Now, it is time for each party to share or swap documents, material evidence and any other items they may have, in their possession or control, pertaining to your case.   This phase is known as "DISCOVERY" where each party is required to share any and all information they may have with the other parties to the suit.  Withholding this type information from the others can get you fines from the Court known as SANCTIONS.

From this point on, there will be a lot of back and forth action between the Court, your attorney, and the defendants attorneys as everyone begins to posture their side of the arguments surrounding your case claims of wrong doing by the defendants.  This can take months...

As the Trial Date approaches, the Judge named to your case will usually order a meeting known as a SETTLEMENT CONFERENCE.   This is where all parties to the suit get together in one place and attempt to settle their differences in hopes of settling the law suit with you.  The likelihood of reaching a settlement is greatly increased by how strong your case is with evidence of both personal injuries, and proof of wrong doing by the defendants.  Also to be taken into consideration will be the amount of recovery you and your attorney are asking for in settlement of your suit.  The more realistic your recovery amount is the more likely it could be settled during that conference.  By realistic I mean the recovery amount matching the proposed degree of injuries and the cost of meeting the future care of these injuries plus any loss of past and future income.  Your attorney has all the formulas for figuring this out so that he can generate the most appropriate recovery amount to ask for.
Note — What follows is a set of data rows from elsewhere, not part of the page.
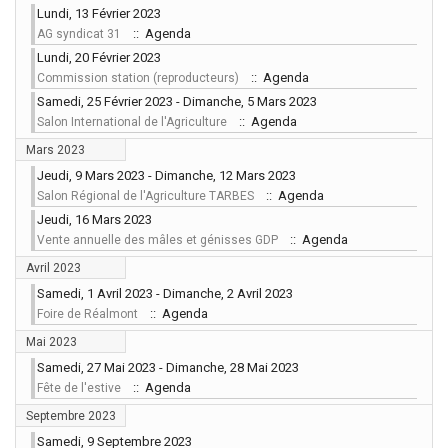
Lundi, 13 Février 2023
:: Agenda
AG syndicat 31
Lundi, 20 Février 2023
:: Agenda
Commission station (reproducteurs)
Samedi, 25 Février 2023 - Dimanche, 5 Mars 2023
:: Agenda
Salon International de l'Agriculture
Mars 2023
Jeudi, 9 Mars 2023 - Dimanche, 12 Mars 2023
:: Agenda
Salon Régional de l'Agriculture TARBES
Jeudi, 16 Mars 2023
:: Agenda
Vente annuelle des mâles et génisses GDP
Avril 2023
Samedi, 1 Avril 2023 - Dimanche, 2 Avril 2023
:: Agenda
Foire de Réalmont
Mai 2023
Samedi, 27 Mai 2023 - Dimanche, 28 Mai 2023
:: Agenda
Fête de l'estive
Septembre 2023
Samedi, 9 Septembre 2023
If the SETTLEMENT CONFERENCE fails, then you have usually about 2 weeks to prepare for trial.  Settlement can be reached at any time during this 2 week period and the very last minute before entering the court room on the day of your trial.  So, don't get too depressed if a settlement is not reached during the SETTLEMENT CONFERENCE.

I have by no means listed each and every event that takes place along your path to the court house and the trial.  I have tried to hit the high spots to show you that a law suit of this nature is not quick nor an easy task.  There are many hurdles your attorneys have to clear before a judge can even grant your case a trial date.  One of those hurdles is called the Daubert Theory and is used in most states.  This is perhaps the most difficult hurdle to clear because it calls for your attorney to demonstrate to the court that he has an expert witness who has been able to connect your alleged injuries with your use of Aldara in the terms of pharmacological drug actions and known side effects for Aldara that can all be attributed to your use of the drug.  If this expert witness, usually a doctor or pharmacologist, is successful at presenting his argument and evidence for such, the judge will then agree there is enough evidence in fact to go forward to trial.  If your attorneys cannot present enough evidence to convince the judge of a connection between your injuries and Aldara, your case ends at this point or your attorney has to scramble around and find another witness that can meet the terms of the Daubert Theory before the deadline to do so previously set by the court in the COURT SCHEDULING ORDER.